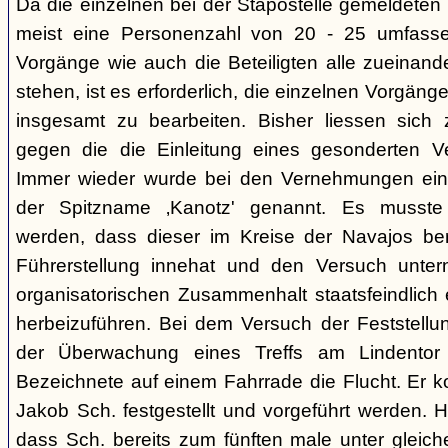
Da die einzelnen bei der Stapostelle gemeldeten 
meist eine Personenzahl von 20 - 25 umfasse
Vorgänge wie auch die Beteiligten alle zueinand
stehen, ist es erforderlich, die einzelnen Vorg
insgesamt zu bearbeiten. Bisher liessen sich 
gegen die die Einleitung eines gesonderten Verf
Immer wieder wurde bei den Vernehmungen ein
der Spitzname ‚Kanotz' genannt. Es musst
werden, dass dieser im Kreise der Navajos ber
Führerstellung innehat und den Versuch unter
organisatorischen Zusammenhalt staatsfeindlich e
herbeizuführen. Bei dem Versuch der Feststellun
der Überwachung eines Treffs am Lindentor e
Bezeichnete auf einem Fahrrade die Flucht. Er k
Jakob Sch. festgestellt und vorgeführt werden. Hi
dass Sch. bereits zum fünften male unter glei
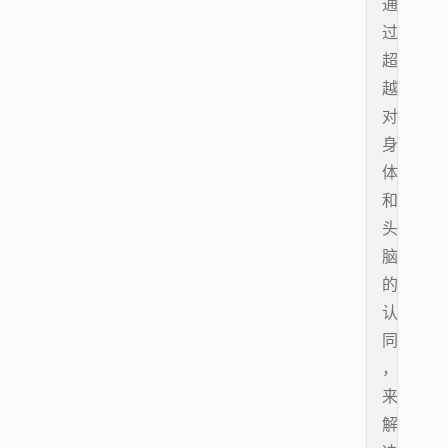
通
过
超
越
对
身
体
和
头
脑
的
认
同
，
来
解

# Problem requirements
Each line in the listing where the word "werden" is found is to be copied.

# The completed task
werden, dass dieser im Kreise der Navajos ber
Jakob Sch. festgestellt und vorgeführt werden. Hi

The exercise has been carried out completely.